» ACTION ITEM:
Exactly and without additions, transcribe the line that contains "the first letter of each sentence" and every line after it in the data.

*** RECORDS FOR THIS TASK Section Begins ***

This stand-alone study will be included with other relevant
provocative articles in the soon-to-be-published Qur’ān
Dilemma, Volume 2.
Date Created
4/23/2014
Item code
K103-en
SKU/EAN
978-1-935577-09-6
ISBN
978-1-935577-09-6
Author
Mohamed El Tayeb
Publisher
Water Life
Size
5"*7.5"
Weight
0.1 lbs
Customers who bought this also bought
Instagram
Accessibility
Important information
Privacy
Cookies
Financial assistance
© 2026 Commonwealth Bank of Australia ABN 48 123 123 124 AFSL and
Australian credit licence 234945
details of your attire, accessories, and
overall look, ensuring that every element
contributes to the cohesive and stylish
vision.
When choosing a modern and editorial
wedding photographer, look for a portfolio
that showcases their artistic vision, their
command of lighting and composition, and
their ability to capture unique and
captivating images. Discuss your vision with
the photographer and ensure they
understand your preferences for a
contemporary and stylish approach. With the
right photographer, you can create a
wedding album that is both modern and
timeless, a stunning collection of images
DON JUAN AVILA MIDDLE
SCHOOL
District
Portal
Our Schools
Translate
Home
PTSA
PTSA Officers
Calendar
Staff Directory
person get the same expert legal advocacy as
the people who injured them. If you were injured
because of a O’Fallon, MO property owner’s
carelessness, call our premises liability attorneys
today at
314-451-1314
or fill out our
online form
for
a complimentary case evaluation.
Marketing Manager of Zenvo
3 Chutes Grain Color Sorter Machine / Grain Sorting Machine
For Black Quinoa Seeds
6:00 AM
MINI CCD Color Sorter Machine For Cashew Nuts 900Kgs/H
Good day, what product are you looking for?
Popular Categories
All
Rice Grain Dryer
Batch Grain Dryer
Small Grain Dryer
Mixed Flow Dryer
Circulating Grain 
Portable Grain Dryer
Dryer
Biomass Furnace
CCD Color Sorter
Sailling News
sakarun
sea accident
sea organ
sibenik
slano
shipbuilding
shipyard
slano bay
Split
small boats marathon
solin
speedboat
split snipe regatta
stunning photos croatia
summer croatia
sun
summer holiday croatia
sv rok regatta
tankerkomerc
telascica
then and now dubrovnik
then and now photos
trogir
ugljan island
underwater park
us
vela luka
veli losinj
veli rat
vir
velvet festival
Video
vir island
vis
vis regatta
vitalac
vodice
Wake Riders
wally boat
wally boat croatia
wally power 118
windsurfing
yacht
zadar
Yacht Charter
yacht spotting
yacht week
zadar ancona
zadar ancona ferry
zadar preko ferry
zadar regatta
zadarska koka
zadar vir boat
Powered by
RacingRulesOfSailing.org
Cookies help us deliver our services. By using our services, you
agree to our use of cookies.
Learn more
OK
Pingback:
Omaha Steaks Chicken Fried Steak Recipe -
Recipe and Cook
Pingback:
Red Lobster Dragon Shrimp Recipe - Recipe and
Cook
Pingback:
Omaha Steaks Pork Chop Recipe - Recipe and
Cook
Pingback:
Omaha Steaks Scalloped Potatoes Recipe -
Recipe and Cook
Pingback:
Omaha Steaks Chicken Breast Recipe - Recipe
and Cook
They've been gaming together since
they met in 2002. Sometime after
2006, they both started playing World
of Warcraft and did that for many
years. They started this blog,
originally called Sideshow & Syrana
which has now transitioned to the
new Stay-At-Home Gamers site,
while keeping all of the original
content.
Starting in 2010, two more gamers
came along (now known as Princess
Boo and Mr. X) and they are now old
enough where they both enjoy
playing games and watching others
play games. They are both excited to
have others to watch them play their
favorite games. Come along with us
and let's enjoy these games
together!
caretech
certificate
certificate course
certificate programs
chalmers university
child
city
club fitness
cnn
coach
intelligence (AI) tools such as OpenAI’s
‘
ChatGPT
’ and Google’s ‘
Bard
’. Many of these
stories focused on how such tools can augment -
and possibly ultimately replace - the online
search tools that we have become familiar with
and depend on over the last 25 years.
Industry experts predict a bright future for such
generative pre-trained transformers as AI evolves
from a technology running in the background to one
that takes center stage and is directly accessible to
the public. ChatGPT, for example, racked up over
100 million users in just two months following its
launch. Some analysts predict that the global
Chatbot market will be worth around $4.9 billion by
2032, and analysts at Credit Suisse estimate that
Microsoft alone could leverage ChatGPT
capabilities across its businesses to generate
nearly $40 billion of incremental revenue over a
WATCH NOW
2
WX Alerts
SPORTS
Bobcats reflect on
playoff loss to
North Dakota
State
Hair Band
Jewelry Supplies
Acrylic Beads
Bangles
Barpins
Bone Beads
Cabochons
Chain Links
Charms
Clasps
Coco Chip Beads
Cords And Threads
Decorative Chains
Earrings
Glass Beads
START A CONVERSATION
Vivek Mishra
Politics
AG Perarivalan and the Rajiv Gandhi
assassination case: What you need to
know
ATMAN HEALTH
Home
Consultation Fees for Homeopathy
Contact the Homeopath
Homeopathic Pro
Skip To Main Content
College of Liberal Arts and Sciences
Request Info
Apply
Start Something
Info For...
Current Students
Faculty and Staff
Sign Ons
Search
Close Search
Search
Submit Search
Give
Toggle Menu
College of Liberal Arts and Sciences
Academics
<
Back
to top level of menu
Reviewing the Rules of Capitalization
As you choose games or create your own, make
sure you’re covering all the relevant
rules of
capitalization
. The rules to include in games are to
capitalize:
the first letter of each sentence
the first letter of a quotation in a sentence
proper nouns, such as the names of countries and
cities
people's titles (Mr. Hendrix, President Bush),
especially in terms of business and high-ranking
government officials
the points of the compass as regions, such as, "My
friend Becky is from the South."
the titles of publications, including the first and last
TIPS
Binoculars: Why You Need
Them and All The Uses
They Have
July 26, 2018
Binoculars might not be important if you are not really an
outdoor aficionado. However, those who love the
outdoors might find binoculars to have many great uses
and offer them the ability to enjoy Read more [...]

*** RECORDS FOR THIS TASK Section Ends ***

» RESPONSE AREA:
the first letter of each sentence
the first letter of a quotation in a sentence
proper nouns, such as the names of countries and
cities
people's titles (Mr. Hendrix, President Bush),
especially in terms of business and high-ranking
government officials
the points of the compass as regions, such as, "My
friend Becky is from the South."
the titles of publications, including the first and last
TIPS
Binoculars: Why You Need
Them and All The Uses
They Have
July 26, 2018
Binoculars might not be important if you are not really an
outdoor aficionado. However, those who love the
outdoors might find binoculars to have many great uses
and offer them the ability to enjoy Read more [...]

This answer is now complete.